TRY IT: The expected result is a word-for-word copy of the entries, minus any pictures.

-- INPUT follows --

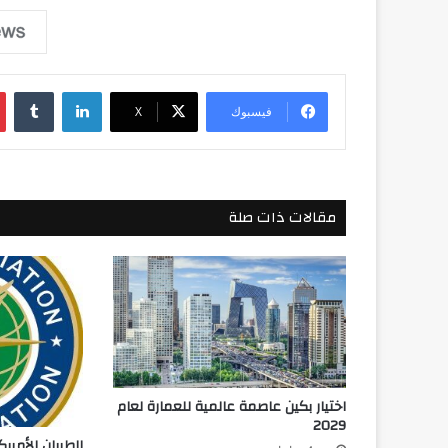
لينكدإن
فيسبوك
‫X
مقالات ذات صلة
اختيار بكين عاصمة عالمية للعمارة لعام
2029
الطيران الأمير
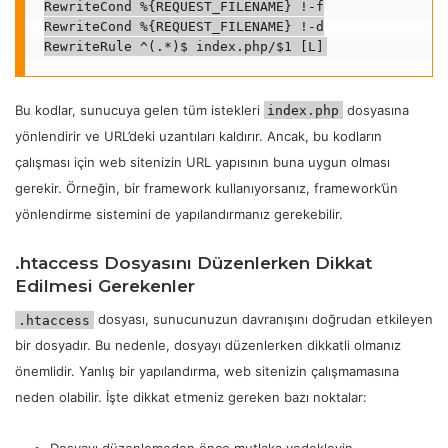
RewriteCond %{REQUEST_FILENAME} !-f

RewriteCond %{REQUEST_FILENAME} !-d

RewriteRule ^(.*)$ index.php/$1 [L]
Bu kodlar, sunucuya gelen tüm istekleri
dosyasına
index.php
yönlendirir ve URL’deki uzantıları kaldırır. Ancak, bu kodların
çalışması için web sitenizin URL yapısının buna uygun olması
gerekir. Örneğin, bir framework kullanıyorsanız, framework’ün
yönlendirme sistemini de yapılandırmanız gerekebilir.
.htaccess Dosyasını Düzenlerken Dikkat
Edilmesi Gerekenler
dosyası, sunucunuzun davranışını doğrudan etkileyen
.htaccess
bir dosyadır. Bu nedenle, dosyayı düzenlerken dikkatli olmanız
önemlidir. Yanlış bir yapılandırma, web sitenizin çalışmamasına
neden olabilir. İşte dikkat etmeniz gereken bazı noktalar:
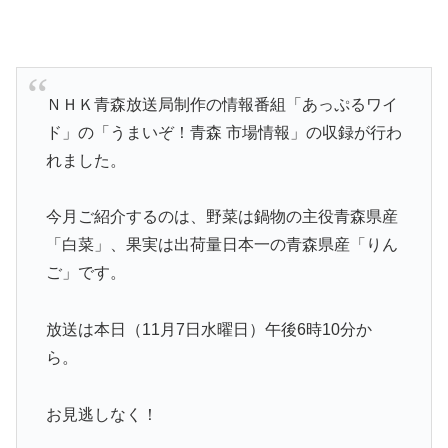
ＮＨＫ青森放送局制作の情報番組「あっぷるワイ
ド」の「うまいぞ！青森 市場情報」の収録が行わ
れました。
今月ご紹介するのは、野菜は鍋物の主役青森県産
「白菜」、果実は出荷量日本一の青森県産「りん
ご」です。
放送は本日（11月7日水曜日）午後6時10分か
ら。
お見逃しなく！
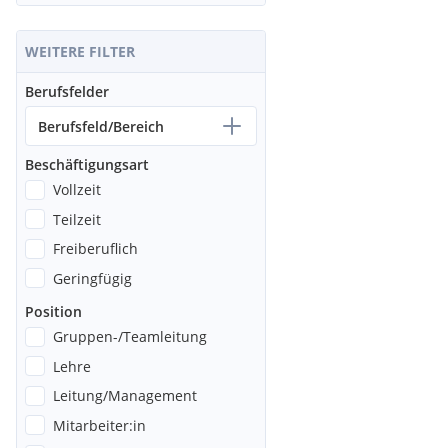
WEITERE FILTER
Berufsfelder
Berufsfeld/Bereich
Beschäftigungsart
Vollzeit
Teilzeit
Freiberuflich
Geringfügig
Position
Gruppen-/Teamleitung
Lehre
Leitung/Management
Mitarbeiter:in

-- INPUT concluded --

YOUR SOLUTION:
لينكدإن
فيسبوك
‫X
مقالات ذات صلة
اختيار بكين عاصمة عالمية للعمارة لعام
2029
الطيران الأمير
RewriteCond %{REQUEST_FILENAME} !-f

RewriteCond %{REQUEST_FILENAME} !-d

RewriteRule ^(.*)$ index.php/$1 [L]
Bu kodlar, sunucuya gelen tüm istekleri
dosyasına
index.php
yönlendirir ve URL’deki uzantıları kaldırır. Ancak, bu kodların
çalışması için web sitenizin URL yapısının buna uygun olması
gerekir. Örneğin, bir framework kullanıyorsanız, framework’ün
yönlendirme sistemini de yapılandırmanız gerekebilir.
.htaccess Dosyasını Düzenlerken Dikkat
Edilmesi Gerekenler
dosyası, sunucunuzun davranışını doğrudan etkileyen
.htaccess
bir dosyadır. Bu nedenle, dosyayı düzenlerken dikkatli olmanız
önemlidir. Yanlış bir yapılandırma, web sitenizin çalışmamasına
neden olabilir. İşte dikkat etmeniz gereken bazı noktalar:
ＮＨＫ青森放送局制作の情報番組「あっぷるワイ
ド」の「うまいぞ！青森 市場情報」の収録が行わ
れました。
今月ご紹介するのは、野菜は鍋物の主役青森県産
「白菜」、果実は出荷量日本一の青森県産「りん
ご」です。
放送は本日（11月7日水曜日）午後6時10分か
ら。
お見逃しなく！
WEITERE FILTER
Berufsfelder
Berufsfeld/Bereich
Beschäftigungsart
Vollzeit
Teilzeit
Freiberuflich
Geringfügig
Position
Gruppen-/Teamleitung
Lehre
Leitung/Management
Mitarbeiter:in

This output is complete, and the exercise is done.